The editorial board of The Daily, which actually is published twice weekly, released a statement noting their sadness at having to bring an end to the paper’s over 100 -year existence, but affirmed that the environmental burden was too great to bear any longer.

“It is with great regret we announce that, from next Monday, The McGill Daily will cease all production,” the statement reads. “No more papers will be produced, the website server will be shut down, and our offices will be vacated. The environmental burden of a newspaper on the planet is too great for us to bear. In fact, it is a burden on our souls. On every one of our souls.”

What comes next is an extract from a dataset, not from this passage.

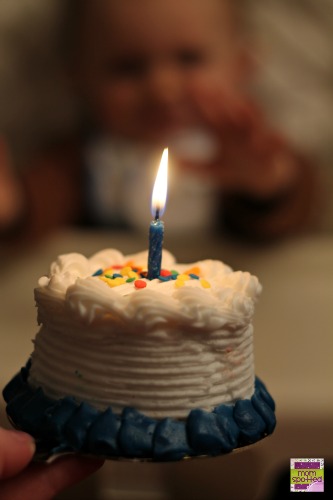 In order to click on candle in this screenshot , I will do `click(158, 247)`. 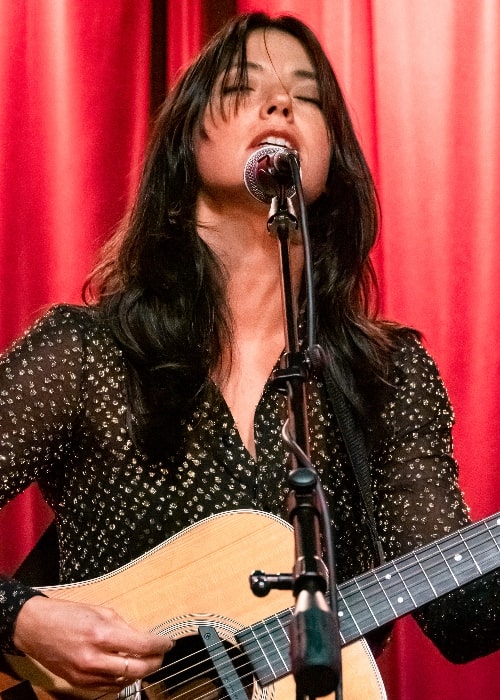 The width and height of the screenshot is (500, 700). Identify the location of curtain. (368, 102).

The Daily editorial board, which is comprised of many extremely socially and environmentally aware people who teach people about oppression, has said it cannot give further comment to the press, because that would involve an “untenable” power hierarchy that would be “intolerably oppressive” to the world and its inhabitants. Readers are being advised to “go home and prepare to consider and think critically about criticism.”

According to former Daily editor and environmental eco-campaigner Erikkson Schmandrew-McMee, the editors of The Daily had been aware of the problem for some time before the decision to “stop everything” was finally made.

“The objective, tangible sphere of human existence is very detrimental to the environment, you know,” Schmandrew-McMee told The Twice-a-Weekly. “Given the costs associated with existing as an organization – building heating, computer power, human food power – and given the serious threat posed to all of humanity by overuse of dwindling fossil fuels and carbon-negative events such as Frosh, the edboard knew they could not in good faith continue to exist as a thing that exists.”

“I can’t speak for the entire board, but I think they would like to move into the more subjective, conceptual realm. It’s not that the paper will stop existing completely; it will still exist, but in people’s minds, as part of the unseen structures of power and knowledge in the world around us. The board’s aim is for their message to emerge from the hidden yet persistent systems of norms and repetitions that characterize our world.”

According to an editor who wishes to remain anonymous, some members of the edboard even offered to sacrifice themselves to save the world and stop oppression, but they were unsure if such an action would be permissible according to the Daily’s Statement of Principles (SOP).

“The situation is even more difficult considering the SOP now doesn’t actually exist,” the anonymous editor noted. “We’re trying to find the document within the hierarchical systems of repression in the University around us, but if I’m honest we end up trying to draft it in the mud using our fingers. But we’re not sure if that is a carbon-neutral endeavor.”

“To be honest, the paper hasn’t really been living in the real world for a long time,” Schmandrew-McMee admitted. “I just hope The Daily saves the world this time.”

Euan EK is a journalist with The Twice-a-Weekly and New York Times. It covered stories in places. It can be reached.